Navy Communicators Look to Communities of Interest
A social approach may be the key to exploiting a new network environment.
The U.S. Defense Department’s Joint Information Enterprise (JIE) promises to be the core of force networking, and it will be at the heart of coalition interoperability. An approach to networking allies and nontraditional partners in the JIE may loom in social media.
Establishing communities of interest within the JIE was broached by Randy Cieslak, chief information officer, U.S. Pacific Command (PACOM). Cieslak cited the concept during a panel discussion he was moderating on the final day of TechNet Asia-Pacific 2013 in Honolulu, Hawaii.
By building communities of interest in JIE, PACOM could provide information sharing among its diverse partners. This would allow for tailored information to be shared with partners according to their level of access.
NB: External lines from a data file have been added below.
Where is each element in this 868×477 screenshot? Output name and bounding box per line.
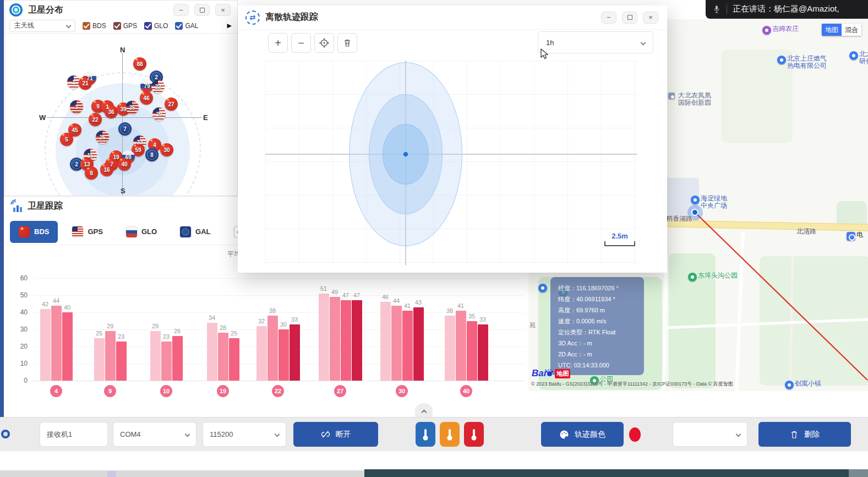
chevron-down-icon: [66, 23, 72, 29]
snr-bar: [413, 307, 424, 381]
map-pin-创寓小镇[interactable]: [785, 381, 794, 389]
satellite-gps-3: 3: [70, 100, 83, 113]
com-port-select[interactable]: COM4: [113, 422, 196, 447]
checkbox-checked-icon[interactable]: [175, 22, 183, 30]
popup-row: 3D Acc：- m: [558, 338, 644, 349]
close-button[interactable]: ×: [215, 4, 231, 16]
snr-bar: [391, 306, 402, 381]
maximize-button[interactable]: [622, 12, 637, 24]
delete-button[interactable]: 删除: [758, 422, 851, 447]
snr-bar: [341, 300, 351, 381]
taskbar-app-icon: [107, 471, 116, 477]
baidu-logo: Bai 地图: [532, 368, 570, 379]
partial-map-label: 苑: [529, 321, 536, 329]
system-checkbox-gps[interactable]: GPS: [113, 22, 137, 30]
skyplot: N E S W 88271121792246273913639352922745…: [5, 34, 237, 196]
checkbox-checked-icon[interactable]: [83, 22, 90, 30]
bar-value-label: 43: [410, 299, 427, 306]
prn-axis-label: 10: [160, 385, 172, 397]
map-pin-东埠头沟公园[interactable]: [688, 273, 697, 281]
clear-track-button[interactable]: [337, 33, 357, 53]
collapse-toolbar-button[interactable]: [415, 403, 433, 418]
snr-bar: [330, 297, 340, 381]
snr-bar: [218, 333, 228, 381]
map-pin-北京上庄燃气[interactable]: [777, 56, 786, 64]
snr-bar: [478, 324, 488, 381]
disconnect-button[interactable]: 断开: [293, 422, 378, 447]
baud-rate-select[interactable]: 115200: [203, 422, 286, 447]
bottom-strip-right: [364, 469, 868, 477]
tab-glo[interactable]: GLO: [117, 221, 166, 243]
satellite-distribution-icon: [9, 3, 23, 17]
app-stage: 吉姆农庄北京上庄燃气热电有限公司北大研修大北农凤凰国际创新园海淀绿地中央广场东埠…: [0, 0, 868, 477]
snr-bar: [62, 312, 73, 381]
map-pin-北大[interactable]: [849, 51, 858, 60]
map-pin-大北农凤凰[interactable]: [668, 93, 675, 99]
bar-value-label: 34: [204, 315, 220, 321]
chevron-down-icon: [736, 432, 741, 437]
track-color-indicator[interactable]: [629, 427, 641, 442]
close-button[interactable]: ×: [643, 12, 658, 24]
system-checkbox-bds[interactable]: BDS: [83, 22, 106, 30]
toggle-hybrid-mode[interactable]: 混合: [842, 24, 861, 36]
palette-icon: [559, 430, 569, 440]
minimize-button[interactable]: −: [173, 4, 189, 16]
zoom-out-button[interactable]: −: [291, 33, 311, 53]
snr-bar: [279, 329, 289, 381]
track-color-button[interactable]: 轨迹颜色: [541, 422, 624, 447]
maximize-button[interactable]: [194, 4, 210, 16]
satellite-bds-22: 22: [89, 113, 102, 126]
map-pin-吉姆农庄[interactable]: [762, 26, 771, 35]
satellite-gps-26: 26: [96, 131, 109, 144]
snr-bar: [172, 336, 183, 381]
duration-select[interactable]: 1h: [538, 31, 653, 53]
panel-title: 卫星跟踪: [28, 200, 63, 212]
titlebar[interactable]: 卫星分布 − ×: [5, 1, 237, 19]
antenna-select[interactable]: 主天线: [9, 20, 75, 32]
bottom-toolbar: 接收机1 COM4 115200 断开: [0, 417, 868, 451]
checkbox-label: BDS: [92, 22, 106, 30]
window-title: 离散轨迹跟踪: [265, 12, 318, 23]
tab-bds[interactable]: BDS: [10, 221, 58, 243]
toggle-map-mode[interactable]: 地图: [822, 24, 842, 36]
thermometer-button-orange[interactable]: [440, 422, 460, 447]
thermometer-button-red[interactable]: [464, 422, 484, 447]
satellite-bds-8: 8: [85, 166, 98, 180]
map-pin-海淀绿地[interactable]: [691, 196, 700, 204]
baidu-paw-icon: [547, 371, 552, 376]
checkbox-checked-icon[interactable]: [113, 22, 121, 30]
center-target-button[interactable]: [314, 33, 334, 53]
tab-gal[interactable]: GAL: [171, 221, 219, 243]
track-plot[interactable]: [265, 61, 637, 265]
bar-value-label: 38: [264, 307, 281, 314]
window-title: 卫星分布: [28, 4, 63, 16]
map-label: 北大研修: [859, 51, 868, 65]
map-layer-toggle[interactable]: 地图 混合: [822, 24, 861, 36]
more-systems-arrow[interactable]: ▶: [227, 22, 232, 29]
receiver-radio[interactable]: [1, 430, 10, 438]
snr-bar: [229, 338, 239, 381]
bar-value-label: 29: [102, 323, 118, 329]
chevron-up-icon: [421, 409, 427, 415]
tab-gps[interactable]: GPS: [63, 221, 111, 243]
prn-axis-label: 27: [334, 385, 346, 397]
map-pin-电[interactable]: [847, 232, 855, 241]
bar-value-label: 33: [474, 316, 491, 323]
system-checkbox-gal[interactable]: GAL: [175, 22, 198, 30]
snr-bar: [445, 316, 455, 381]
titlebar[interactable]: ⇄ 离散轨迹跟踪 − ×: [238, 6, 667, 30]
bds-flag-icon: [19, 226, 30, 237]
checkbox-checked-icon[interactable]: [144, 22, 152, 30]
satellite-bds-30: 30: [160, 143, 173, 156]
map-pin-unlabeled[interactable]: [538, 284, 547, 292]
satellite-gal-7: 7: [118, 122, 132, 135]
receiver-name-input[interactable]: 接收机1: [40, 422, 108, 447]
map-scale: 2.5m: [604, 232, 635, 246]
zoom-in-button[interactable]: +: [268, 33, 288, 53]
satellite-bds-27: 27: [165, 97, 178, 111]
system-checkbox-glo[interactable]: GLO: [144, 22, 168, 30]
bottom-strip-left: [0, 470, 364, 477]
thermometer-button-blue[interactable]: [416, 422, 435, 447]
minimize-button[interactable]: −: [601, 12, 616, 24]
track-select-empty[interactable]: [673, 422, 747, 447]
A perspective on establishing communities of interest in an international coalition was shared by Jessica Ear, an associate professor at the Asia-Pacific Center for Security Studies (APCSS). Her organization works with people in more than 150 locations, including organizations.
She described how the APCSS has had to overcome issues similar to those faced by PACOM—limited bandwidth in some countries where even government officials must work using mobile phone technology. The APCSS set up several communities, and then selected four of them on which to focus. These priority communities of interest are activity driven and have the ability to engage the organization’s community, she pointed out.